Falamos sobre sorvetes, eu disse que tinha tomado um ótimo, de carambola.

– Não sei que graça você acha em carambola.

Falamos sobre carambola, discutimos sobre carambola; passamos a romã e finalmente a jambo; sim, há o jambo-moreno e o jambo cor-de-rosa, e este é muito sem gosto; aliás a mais bela das mangas, a manga-rosa, não tem nem de longe o mesmo gosto de uma espada, de uma itamaracá, de uma carlotinha. Lembrei a história contada por um amigo. Mais de uma vez insistira com certa moça para que fosse ao seu apartamento, ela não queria ir. Ele um dia telefonou: "vem almoçar comigo, mando matar uma galinha, fazer molho pardo...". Achou que a recusa da moça era menos dura. E insistiu mais:

– Vem... tem manga carlotinha...

– Manga carlotinha? Mentira!

E a moça foi. Refugaria, talvez, promessa de casamento, se irritaria com presente de joia, mas como resistir a um homem que tem galinha ao molho pardo e manga carlotinha, que faz um convite tão familiar?

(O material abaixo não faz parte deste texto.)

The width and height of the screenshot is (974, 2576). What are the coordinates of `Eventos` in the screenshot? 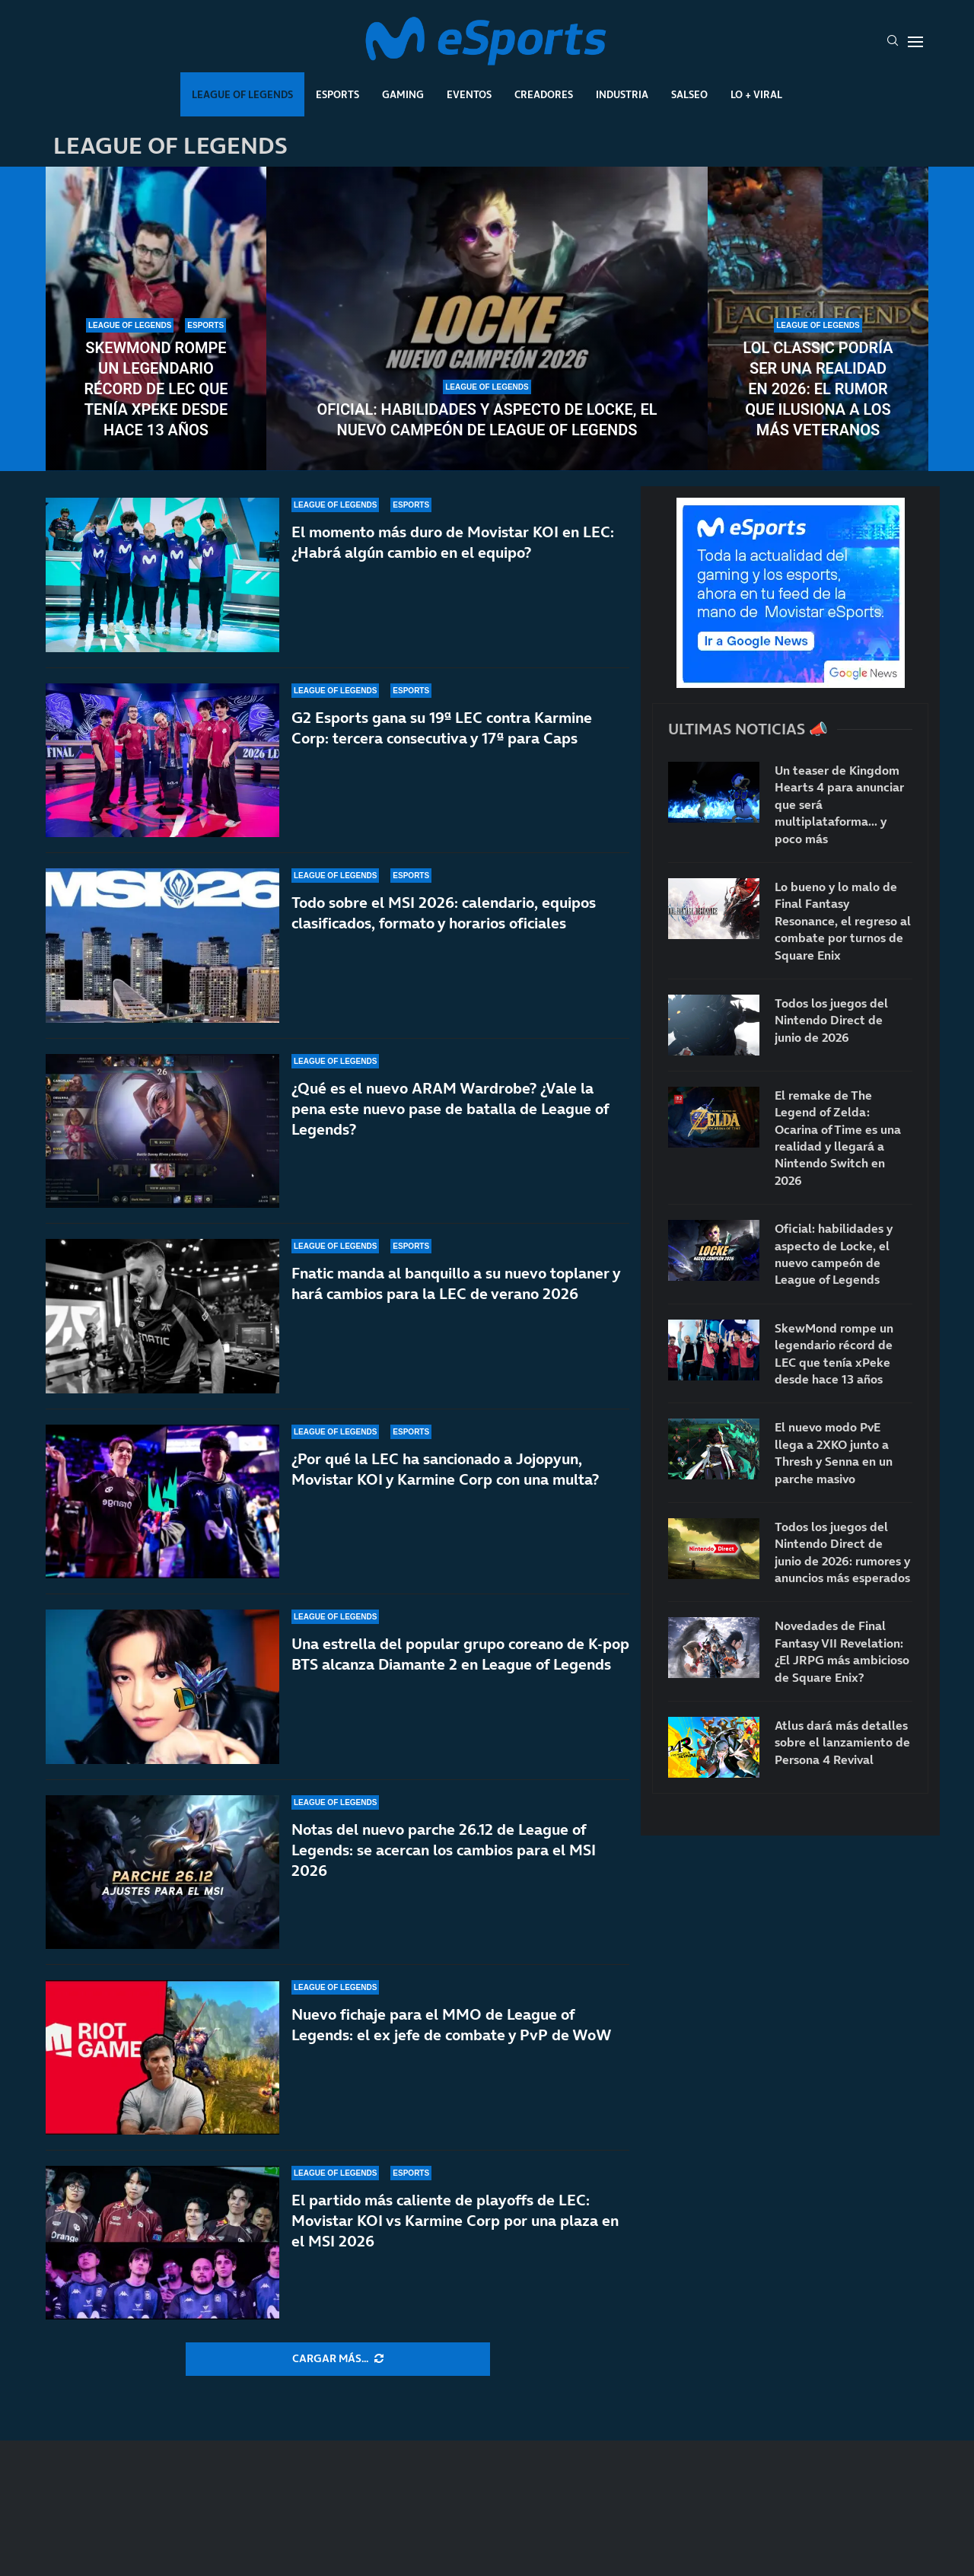 It's located at (469, 94).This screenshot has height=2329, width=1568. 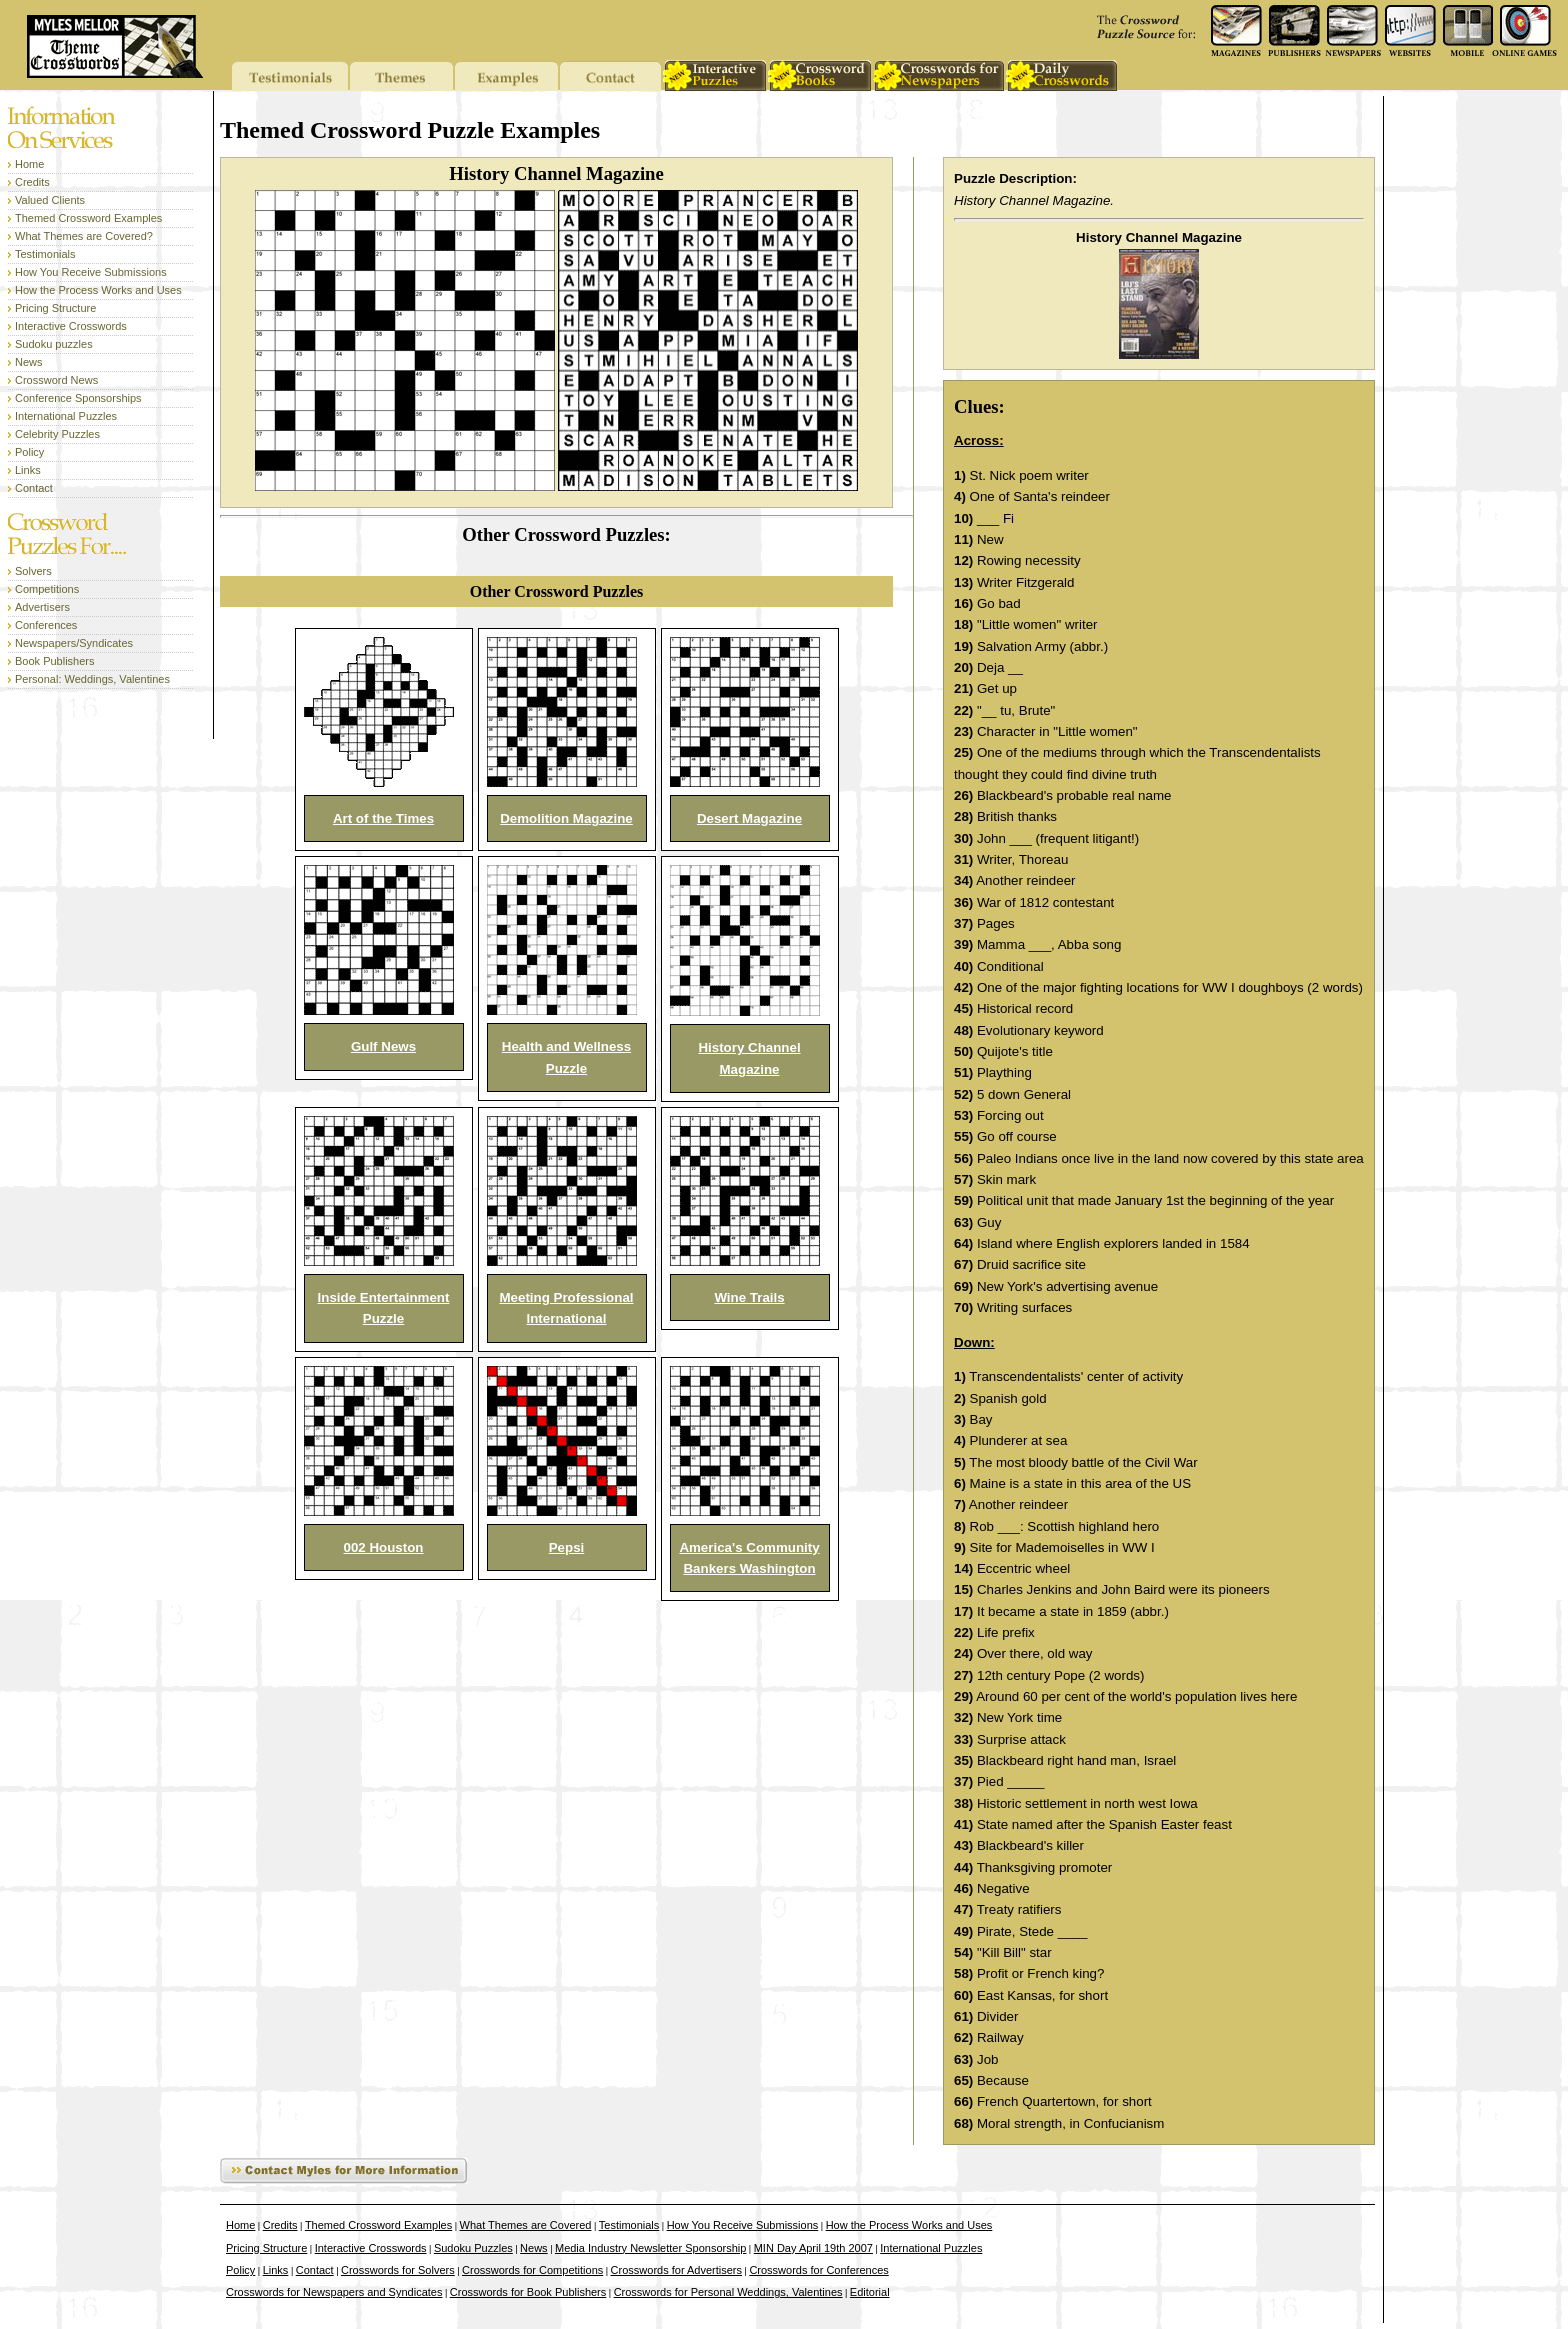 I want to click on Gulf News, so click(x=383, y=1046). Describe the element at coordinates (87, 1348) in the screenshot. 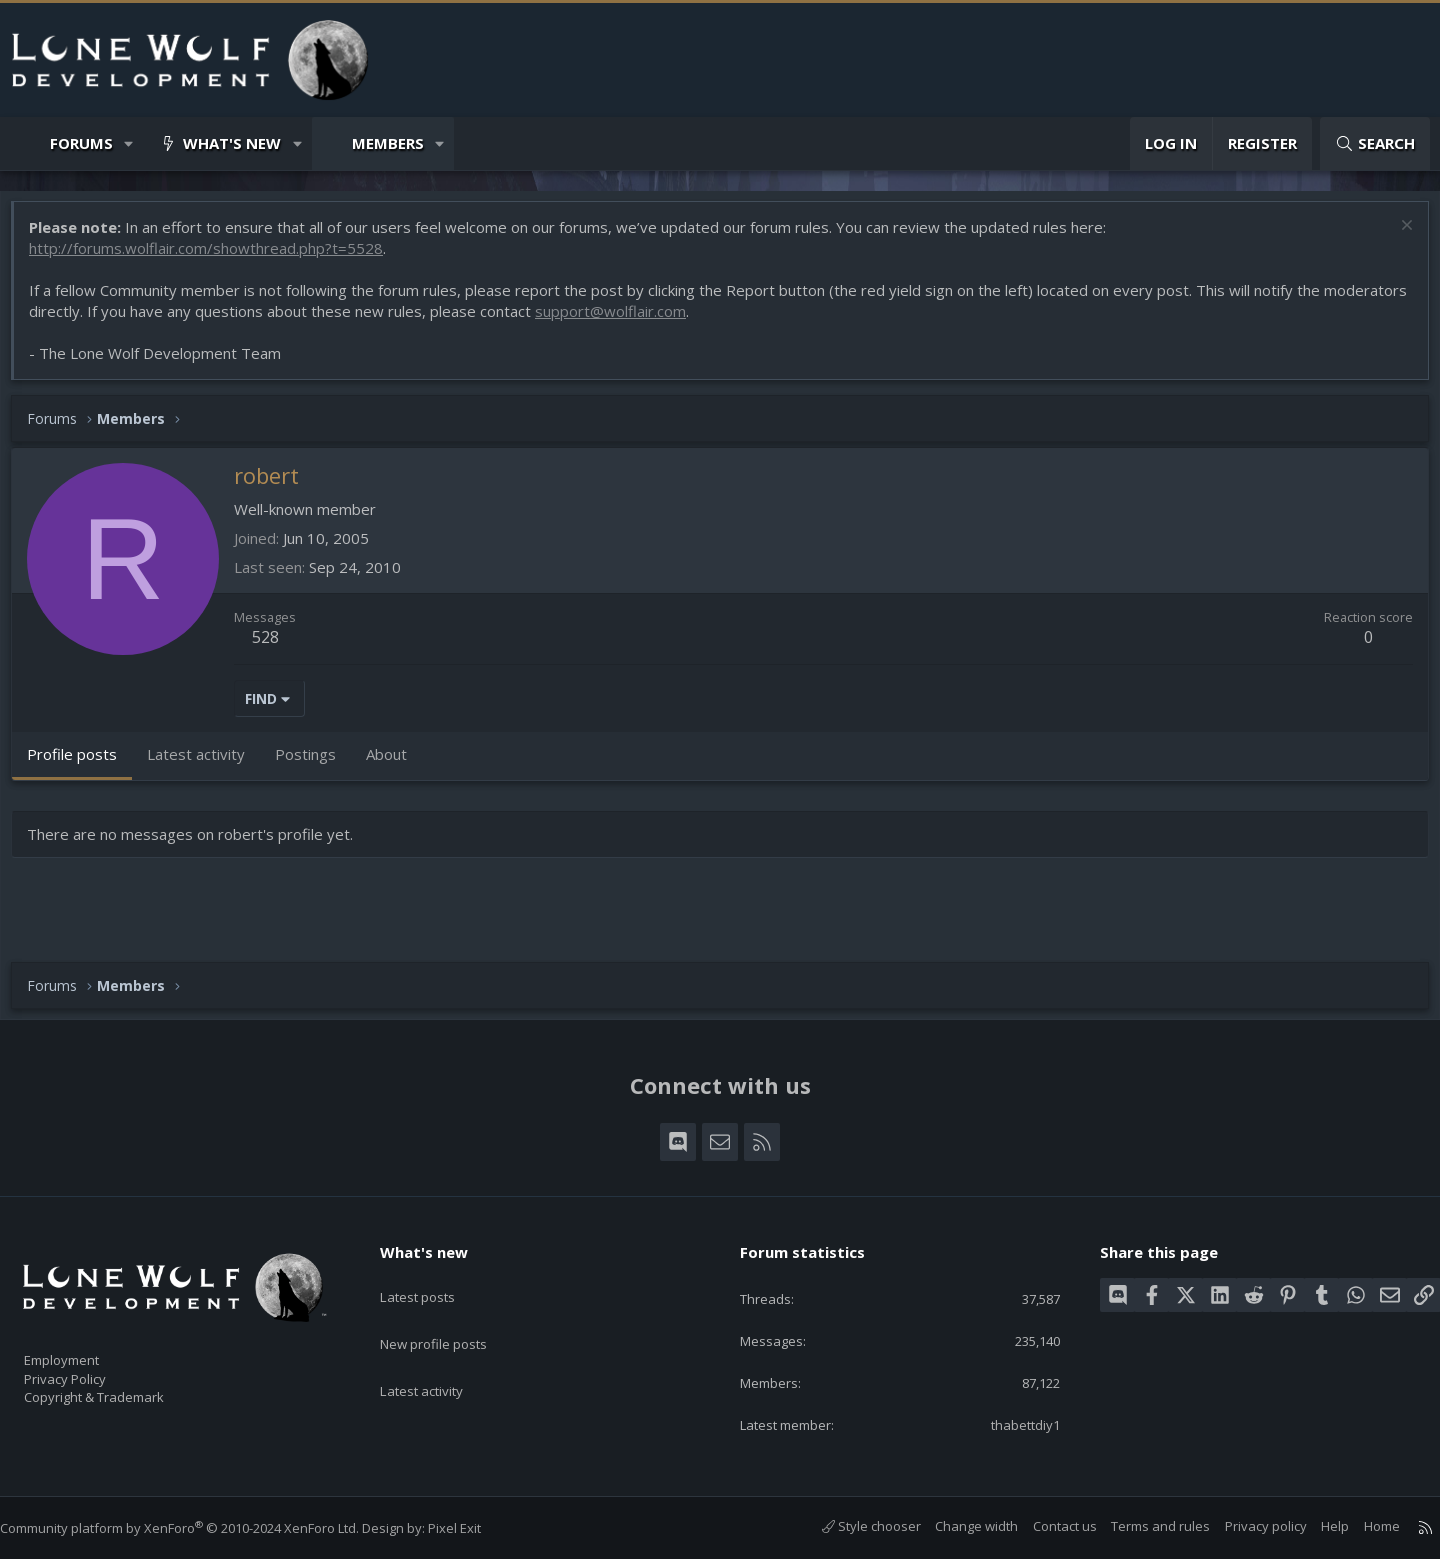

Ela não achou muita graça na história. Aliás não simpatizava com aquele amigo meu. Ficamos um instante em silêncio. Comecei a mexer o gelo dentro do copo com o dedo. É um hábito brasileiro, mas até que não é meu uso, inclusive me irrita um pouco; para falar a verdade, acho pouco limpo; entretanto eu mexia com o indicador o gelo que boiava no uísque, e como seria insuportável não fazer a pergunta, ergui os olhos e fiz:

– Mas, afinal, que foi que o médico disse?

Ela encolheu os ombros. Repetiu algumas palavras do médico, principalmente uma: síndroma.

– É síndroma ou sindroma?

Eu disse francamente que não sabia; apenas me lembrava de que a palavra era masculina; e tinha uma ideia vaga do que queria dizer. Confessei-lhe que há muitas palavras que evito dizer porque nunca estou muito seguro da maneira de pronunciar; por outro lado há palavras que a gente só sabe porque são usadas em palavras cruzadas. Até existe uma cidade assim, uma cidade de que ninguém se lembraria jamais se não tivesse apenas duas letras e não fosse terra de Abraão ou cidade da Caldeia: Ur. Se os charadistas do mundo inteiro formassem uma pátria, a capital teria de ser Ur... Eu falava essas bobagens com volubilidade; ela disse:

– Todo mundo, quando tem uma doença como essa minha, procura se enganar. Eu, não.

Chamei-a de pessimista, aliás ela sempre fora pessimista.

– Não é pessimismo não. É...

Senti que ela ia dizer o nome da doença, e que tudo estaria perdido se ela pronunciasse aquele nome; seria intolerável.

– ...você sabe muito bem o que é.

Chamei o garçom, pedi mais um uísque e mais um Alexander's.

– Sabe quem eu vi hoje?

Era ela que mudava de conversa; senti um alívio. E falamos, e falamos... Eu admirava mais uma vez sua cabeça, os olhos claros, a testa, sua graça tocante de ave e de deusa. Era insuportável pensar que alguém assim pudesse estar condenada. Dentro de mim eu sabia, mas não acreditava. Tive a impressão de que sua cabeça estremecia de leve; estremecia como uma flor. Um anjo se movera junto de nós, na penumbra do bar; era o anjo da morte; e a flor estremecera.

– Acho que o balé russo precisa se renovar...

Ela achava que não era justo falar em virtuosidades acrobáticas; o que havia era uma renúncia a todo expressionismo e a toda pantomima, a beleza do balé puro... E no meio da discussão me chamou de literato; mas juntou logo um sorriso tão amigo. Eu disse o que talvez já tivesse dito uma vez:

– Foi uma pena você não ter estudado balé. 

Pensava no seu corpo de pernas longas, na linha pura das ancas, nos seios pequenos, e a revia por um instante, toda casta, nua. Ela me censurou por beber tão depressa, e, de repente:

– E esse seu bigode agora está horrível.

– Por que você não toma conta de mim, não dirige meus uísques e meus bigodes?

Ela riu, e deu uma risada tão alegre como antigamente.